Pan African private equity firm Kuramo Capital is now a majority shareholder in Kenyan-based TransCentury after the Comesa Competition Commission (CCC) gave the deal a clean bill of health.
In a decision made at the 105th meeting of the Committee responsible for an initial determination regarding the proposed merger, the regional competition authority said the deal does not monopolise the supply of electrical gadgets in the region.
This is because most electrical equipment supplied to end customers in the Common Market originates from, inter alia, South Africa, India, or China which is further justification for a wider geographic scope market.
"Any further broadening of the geographic scope of the market will not change the competitive assessment of the transaction and thus, for this transaction, the geographical market is likely to be the Common Market."
The proposed transaction entails Kuramo increasing its shareholding in the target to approximately 74 per cent.
This will enable TranCentuary to use the capital raised to settle part of its debt obligations and to unlock additional working capital financing for itself and its subsidiaries.
This is in line with its recovery and growth strategy.
In March last year, Kuramo acquired additional shares in the Kenyan-based firm after pumping in Sh1.1 billion in the rights issue through the conversion of a shareholder loan to equity.
This amounted to a Sh515.7 million investment in the cash call under normal entitlement, which will defend its stake in the company.

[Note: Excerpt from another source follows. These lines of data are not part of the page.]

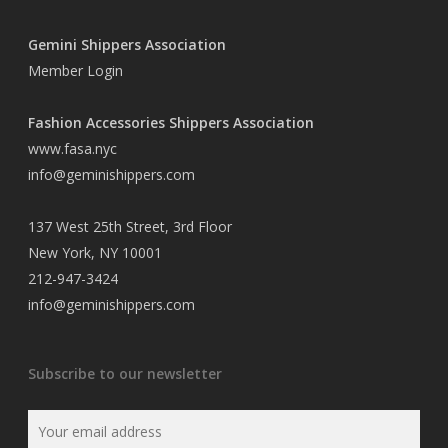
Gemini Shippers Association
Member Login
Fashion Accessories Shippers Association
www.fasa.nyc
info@geminishippers.com
137 West 25th Street, 3rd Floor
New York, NY 10001
212-947-3424
info@geminishippers.com
Subscribe to our newsletter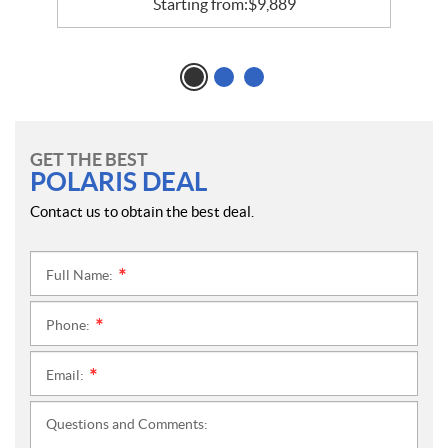
Starting from:
$
9,889
GET THE BEST
POLARIS DEAL
Contact us to obtain the best deal.
Full Name:
*
Phone:
*
Email:
*
Questions and Comments: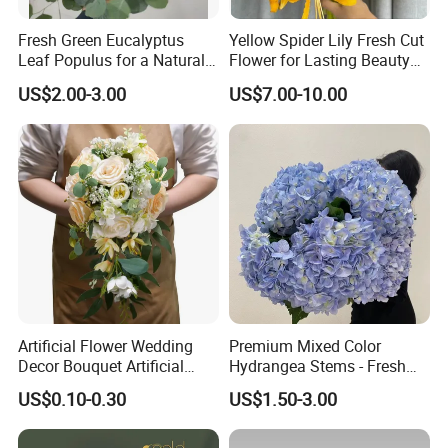
Fresh Green Eucalyptus
Yellow Spider Lily Fresh Cut
Leaf Populus for a Natural
Flower for Lasting Beauty
Aroma
Lycoris Radiata Flower
US$2.00-3.00
US$7.00-10.00
Artificial Flower Wedding
Premium Mixed Color
Decor Bouquet Artificial
Hydrangea Stems - Fresh
Rose
Cut, 50cm Length
US$0.10-0.30
US$1.50-3.00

The Mauritius-based private equity firm already owned 25 per cent stake in a 2016 deal that gave it access to 93.7 million shares in the infrastructure investment firm.
The new deal now gives the equity firm an additional 48 per cent stake or 468.8 million additional shares at the set price of Sh1.1 a piece.
The private equity firm did buy out minority investors in the company having applied and obtained exemptions from the Capital Markets Authority.
The approval by Comesa seals the deal as there is it eliminates the need to seek similar approvals from Kenya's Competition Authority of Kenya (CAK).
This is after the domestication of Comesa rules in 2019 which eliminated double notifications.
Companies based in Kenya with at least two-thirds of their combined turnover or assets generated or located in the country only need approval from the Competition Authority of Kenya (CAK) to merge.
Merger transactions that meet the Comesa notification threshold should make a filing only to the Comesa Competition Commission (CCC) and not the CAK. This helped eliminate red tape and bureaucracy.
Companies with a minimum combined turnover or assets of $10 million that want to merge must notify the authority, while those with assets of below $5 million do not need approval.
Under the previous rules, companies pursuing mergers in Kenya were subjected to an expensive and rigorous approval process by both the CAK and CCC, often causing delays in transactions and leading to collapse.
In the new rules, Kenya has also doubled the merger filing fees to $40,000 (Sh5.5 million) for companies with turnover and assets above $500 million (Sh69 billion), $20,000 (Sh2.8 million) for companies with a turnover of between $100 million and $500 million, and $10,000 (Sh1.39 million) for those with a turnover of between $10 million and $100 million.
Those below $10 million are not allowed to pay any fees.
Kenya adopted the regulations from Rule 4 of Comesa Rules on the Determination of Merger Notification Thresholds and Methods of Calculation in 2019.
The rules came into effect on December 6, 2019, and Kenya was the first of the 21 Comesa member states to domesticate them.